Perovskite: A perovskite material has an ABX3 structure. It is a structure in which different cations A and B, and an anion X are combined in a 1:1:3 ratio. Physical properties vary depending on the atoms or molecules included in each of the sites A, B, and X. In the case of metal halide perovskites which are mainly used in photoelectric devices, metal cations such as organic ammonium (RNH3) or cesium (Cs) are in the A site, and metal cations such as lead (Pb) and tin (Sn) are in the B site. and halogen anions such as chlorine (Cl), bromine (Br), and iodine (I) are located at the X site.

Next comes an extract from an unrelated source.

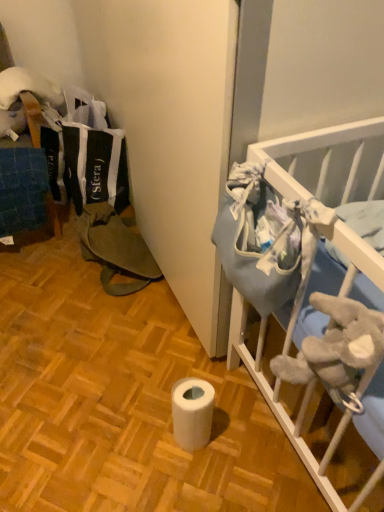 Locate an element on the screen. This screenshot has width=384, height=512. space that is in front of white matte toilet paper at center is located at coordinates (192, 483). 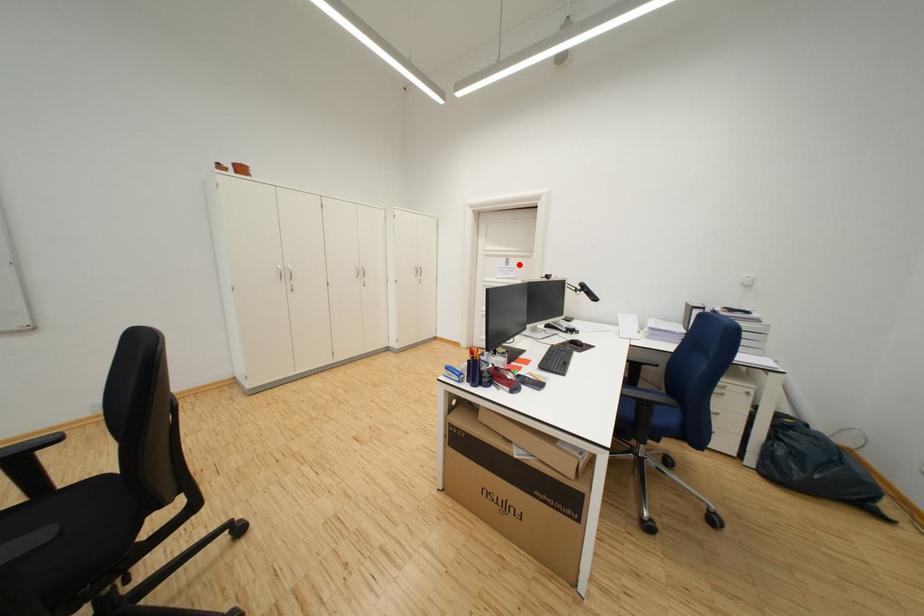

It has an excellent color purity and has the advantage of easily controlling the luminous color through the control of constituent elements.
 
Light-Emitting Diodes (LED): A light source that uses the luminescence phenomenon that occurs when voltage is applied to a semiconductor.
 
Exciton: The pair that is formed when electrons and holes are bound to each other by the electrostatic Coulomb force is called an exciton. When electrons and holes combine with excitons, light is emitted. In order to increase the light-emitting efficiency of the luminous body, it is important to implement high exciton binding energy and to prevent the excitons in the luminous body from dissociating by removing defects that exist around them.
 
Defect: The energy level in the bandgap that occurs due to the loss of atoms in the regular crystal structure within a material. If there is a corresponding level, the electrons cannot recombine with the holes and are trapped in the corresponding level, thereby reducing the luminous efficiency of the luminous device. Therefore, in order to have a luminous device with high light-emitting efficiency, it is necessary to prevent the formation of defects and control the formed defects.
 
External Quantum Efficiency (EQE): One of the representative efficiencies that indicate the performance of a light-emitting device. It is measured as the ratio of photons emitted to the number of injected electrons. The unit is %.
 
Current Efficiency: One of the representative efficiencies that indicate the performance of a light-emitting device. It is expressed as a device's luminance compared to its applied current density. The unit is cd/A.